Enhancing Performance and Energy Optimization in Serverless Computing
Loading...
Date
Authors
Journal Title
Journal ISSN
Volume Title
Publisher
Abstract
Serverless computing has been recognized as a transformative paradigm within cloud computing, offering Function-as-a-Service (FaaS) capabilities that allow developers to deploy applications without managing underlying infrastructure. Despite its advantages in scalability and cost-effectiveness, serverless computing still faces significant challenges related to workload unpredictability, inefficient resource utilization, energy consumption, and a lack of intelligent performance modeling. These issues are especially critical in serverless environments that demand dynamic autoscaling and precise workload management.
This thesis presents a comprehensive study of performance modeling and energy optimization in serverless systems, focusing on autoscaling mechanisms based on learning-driven approaches. Initially, a detailed literature review has been conducted to investigate the performance metrics in serverless computing—such as response time, cost, energy consumption, cold start frequency, resource utilization, and fault tolerance—and to assess the limitations of existing autoscaling strategies. The findings emphasize the need for intelligent, adaptive autoscaling models to efficiently manage fluctuating workloads to enhance Quality of Service (QoS) adherence.
The conventional approaches often fail to adapt effectively to sudden workload variations and lack the ability to learn from past performance data, which motivated the design of a more adaptive, learning-based autoscaling mechanism. Several models have been proposed and systematically evaluated throughout this research to address these concerns. Firstly, an auto-scalable model based on Q-learning has been introduced, enabling dynamic adjustment of compute resources in response to varying workload intensities. This model proves helpful in maximizing resource utilization by automatically scaling resources up or down as needed. The model continuously monitors incoming request rates and the current state of function instances, selecting scaling actions based on learned policies derived from historical performance data. The effectiveness of this model has been demonstrated on AWS Lambda, showing improvements in key metrics, including average response time reduced by 35.62\%, the mean number of idle instances minimized by 3.37\%, the probability of cold starts decreased by 38.5\%, and energy consumption lowered by 46.15\%.
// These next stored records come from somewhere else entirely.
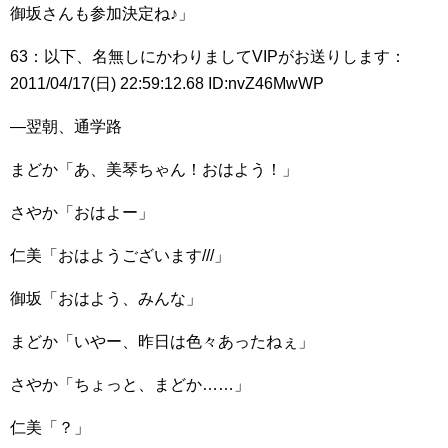
御坂さんも参加決定ね♪」
63：以下、名無しにかわりましてVIPがお送りします：
2011/04/17(日) 22:59:12.68 ID:nvZ46MwWP
―翌朝、通学路
まどか「あ、美琴ちゃん！おはよう！」
さやか「おはよー」
仁美「おはようございます///」
御坂「おはよう、みんな」
まどか「いやー、昨日は色々あったねぇ」
さやか「ちょっと、まどか……」
仁美「？」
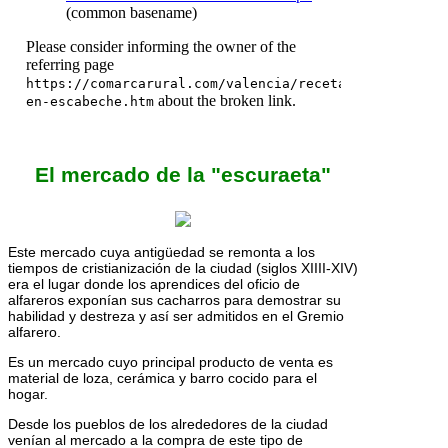
El mercado de la "escuraeta"
Este mercado cuya antigüedad se remonta a los
tiempos de cristianización de la ciudad (siglos XIIII-XIV)
era el lugar donde los aprendices del oficio de
alfareros exponían sus cacharros para demostrar su
habilidad y destreza y así ser admitidos en el Gremio
alfarero.
Es un mercado cuyo principal producto de venta es
material de loza, cerámica y barro cocido para el
hogar.
Desde los pueblos de los alrededores de la ciudad
venían al mercado a la compra de este tipo de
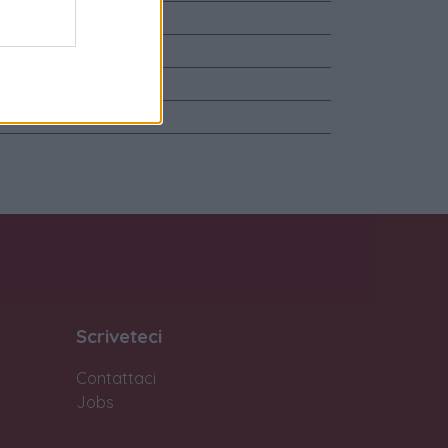
e Garanzia Originale
ente
Scriveteci
Contattaci
Jobs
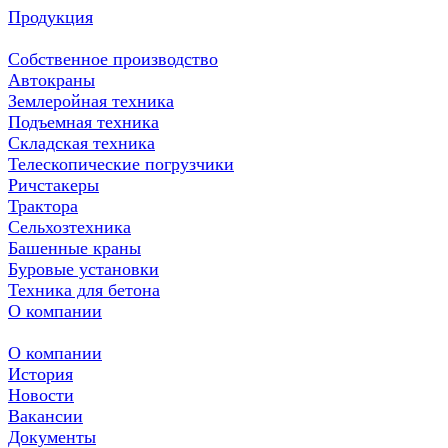
Продукция
Собственное производство
Автокраны
Землеройная техника
Подъемная техника
Складская техника
Телескопические погрузчики
Ричстакеры
Трактора
Сельхозтехника
Башенные краны
Буровые установки
Техника для бетона
О компании
О компании
История
Новости
Вакансии
Документы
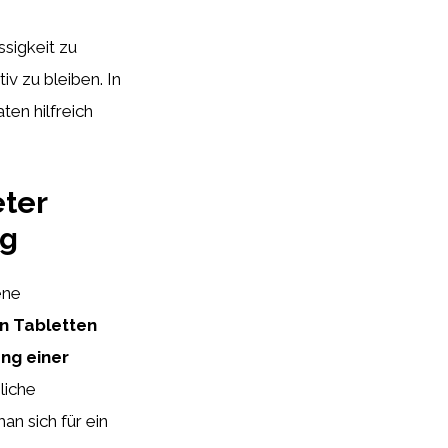
ssigkeit zu
iv zu bleiben. In
en hilfreich
ter
ng
ene
on Tabletten
ung einer
liche
n sich für ein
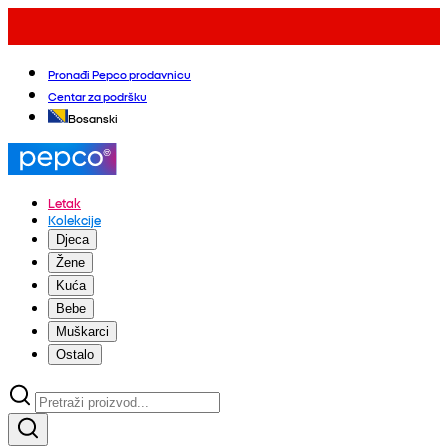
Pronađi Pepco prodavnicu
Centar za podršku
Bosanski
Letak
Kolekcije
Djeca
Žene
Kuća
Bebe
Muškarci
Ostalo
While the Q-learning–based autoscalable model improved performance and energy consumption, its single-agent nature limited scalability and hindered coordinated decision-making across distributed instances. To overcome this, a Multi-Agent Deep Q-Learning (MADQL) model has been proposed to overcome the limitations of single-agent methods by enabling cooperative learning among agents. This model effectively mitigates issues of overutilization and underutilization by allowing agents to make real-time scaling decisions. Through extensive experimentation on a real-world e-commerce dataset using AWS Lambda, significant improvements in metrics have been revealed, with average response time reduced by 0.96\%, cost lowered by 1.46\%, energy consumption minimized by 2.43\%, throughput increased by 0.44\%, and CPU utilization improved by 15.79\% compared with the existing model.
Although MADQL provided cooperative learning and better workload distribution, it lacked predictive capabilities to anticipate workload surges, leading to reactive rather than proactive scaling. Building upon this, a hybrid learning model, LMP-Opt, has been introduced that integrates Long Short-Term Memory (LSTM) for workload prediction, Multi-Agent Deep Q-Learning (MADQL) for resource autoscaling, and Proximal Policy Optimization (PPO) for optimizing energy consumption through fine-tuning policy decisions. The LSTM component captures temporal workload patterns to facilitate predictive autoscaling. At the same time, MADQL dynamically allocates jobs by scaling resources up or down in response to workload fluctuations, and PPO has been introduced to refine these discrete actions into continuous ones, optimizing energy consumption and enhancing convergence.
The proposed model has been further validated on AWS Lambda and ServerlessSimPro using dynamic e-commerce workloads, demonstrating improvements of up to 6.09\% in response time, 6.14\% in energy consumption, and 7.82\% in cost, while improving CPU utilization by 4.93\% and reducing the required number of nodes by 5.59\%.